Supplied records:
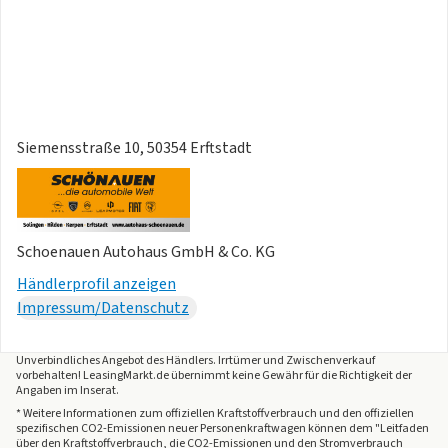
Siemensstraße 10, 50354 Erftstadt
Schoenauen Autohaus GmbH & Co. KG
Händlerprofil anzeigen
Impressum/Datenschutz
Unverbindliches Angebot des
Händlers
. Irrtümer und Zwischenverkauf
vorbehalten! LeasingMarkt.de übernimmt keine Gewähr für die Richtigkeit der
Angaben im Inserat.
* Weitere Informationen zum offiziellen Kraftstoffverbrauch und den offiziellen
spezifischen CO2-Emissionen neuer Personenkraftwagen können dem "Leitfaden
über den Kraftstoffverbrauch, die CO2-Emissionen und den Stromverbrauch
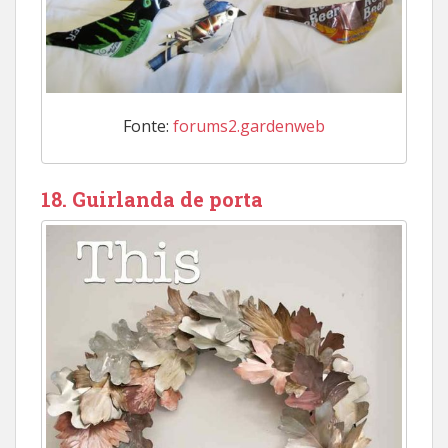
Fonte:
forums2.gardenweb
18. Guirlanda de porta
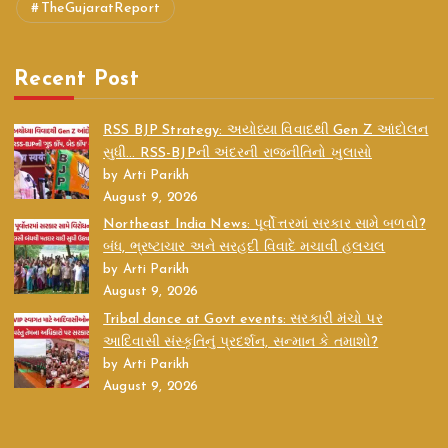
TheGujaratReport
Recent Post
RSS BJP Strategy: અયોધ્યા વિવાદથી Gen Z આંદોલન
સુધી… RSS-BJPની અંદરની રાજનીતિનો ખુલાસો
by Arti Parikh
August 9, 2026
Northeast India News: પૂર્વોત્તરમાં સરકાર સામે બળવો?
બંધ, ભ્રષ્ટાચાર અને સરહદી વિવાદે મચાવી હલચલ
by Arti Parikh
August 9, 2026
Tribal dance at Govt events: સરકારી મંચો પર
આદિવાસી સંસ્કૃતિનું પ્રદર્શન, સન્માન કે તમાશો?
by Arti Parikh
August 9, 2026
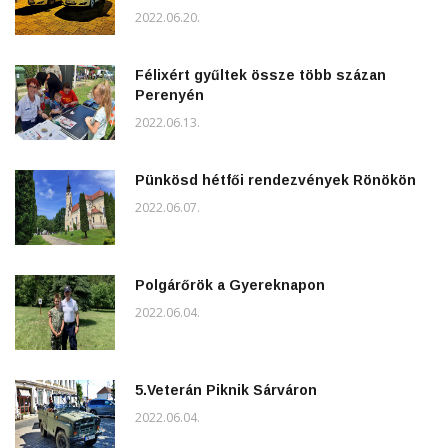
2022.06.20.
Félixért gyűltek össze több százan
Perenyén
2022.06.13.
Pünkösd hétfői rendezvények Rönökön
2022.06.07.
Polgárőrök a Gyereknapon
2022.06.04.
5.Veterán Piknik Sárváron
2022.06.04.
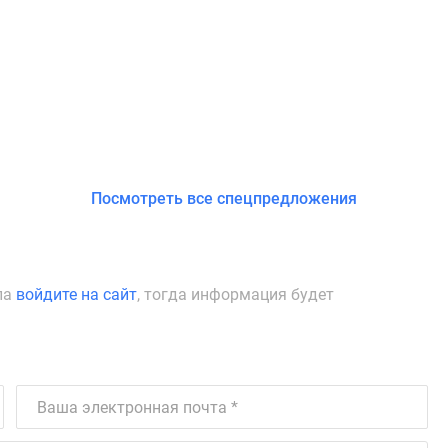
Посмотреть все спецпредложения
ла
войдите на сайт
, тогда информация будет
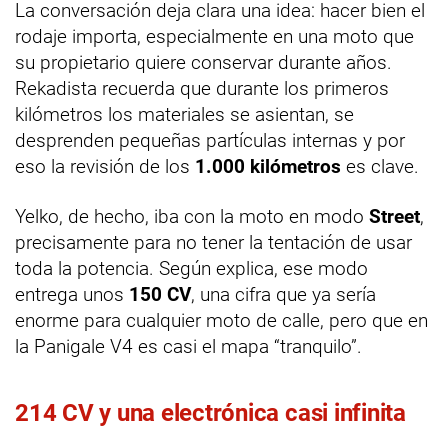
La conversación deja clara una idea: hacer bien el
rodaje importa, especialmente en una moto que
su propietario quiere conservar durante años.
Rekadista recuerda que durante los primeros
kilómetros los materiales se asientan, se
desprenden pequeñas partículas internas y por
eso la revisión de los
1.000 kilómetros
es clave.
Yelko, de hecho, iba con la moto en modo
Street
,
precisamente para no tener la tentación de usar
toda la potencia. Según explica, ese modo
entrega unos
150 CV
, una cifra que ya sería
enorme para cualquier moto de calle, pero que en
la Panigale V4 es casi el mapa “tranquilo”.
214 CV y una electrónica casi infinita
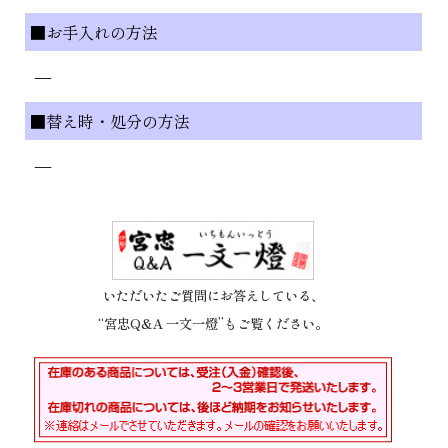
■お手入れの方法
—
■替え時・処分の方法
—
いただいたご質問にお答えしている、
“宮忠Q&A 一文一燈”もご覧ください。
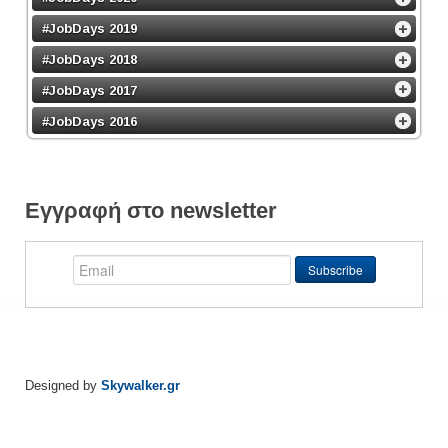
#JobDays 2019
#JobDays 2018
#JobDays 2017
#JobDays 2016
Εγγραφή στο newsletter
Designed by
Skywalker.gr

Description of the task: Treat the line with "Händlerprofil anzeigen" as the start and the line with "2022.06.20." as the end, and return exactly that span of the data above, both ends included, without pictures.

Task response:
Händlerprofil anzeigen
Impressum/Datenschutz
Unverbindliches Angebot des
Händlers
. Irrtümer und Zwischenverkauf
vorbehalten! LeasingMarkt.de übernimmt keine Gewähr für die Richtigkeit der
Angaben im Inserat.
* Weitere Informationen zum offiziellen Kraftstoffverbrauch und den offiziellen
spezifischen CO2-Emissionen neuer Personenkraftwagen können dem "Leitfaden
über den Kraftstoffverbrauch, die CO2-Emissionen und den Stromverbrauch
Fonte:
forums2.gardenweb
18. Guirlanda de porta
TheGujaratReport
Recent Post
RSS BJP Strategy: અયોધ્યા વિવાદથી Gen Z આંદોલન
સુધી… RSS-BJPની અંદરની રાજનીતિનો ખુલાસો
by Arti Parikh
August 9, 2026
Northeast India News: પૂર્વોત્તરમાં સરકાર સામે બળવો?
બંધ, ભ્રષ્ટાચાર અને સરહદી વિવાદે મચાવી હલચલ
by Arti Parikh
August 9, 2026
Tribal dance at Govt events: સરકારી મંચો પર
આદિવાસી સંસ્કૃતિનું પ્રદર્શન, સન્માન કે તમાશો?
by Arti Parikh
August 9, 2026
2022.06.20.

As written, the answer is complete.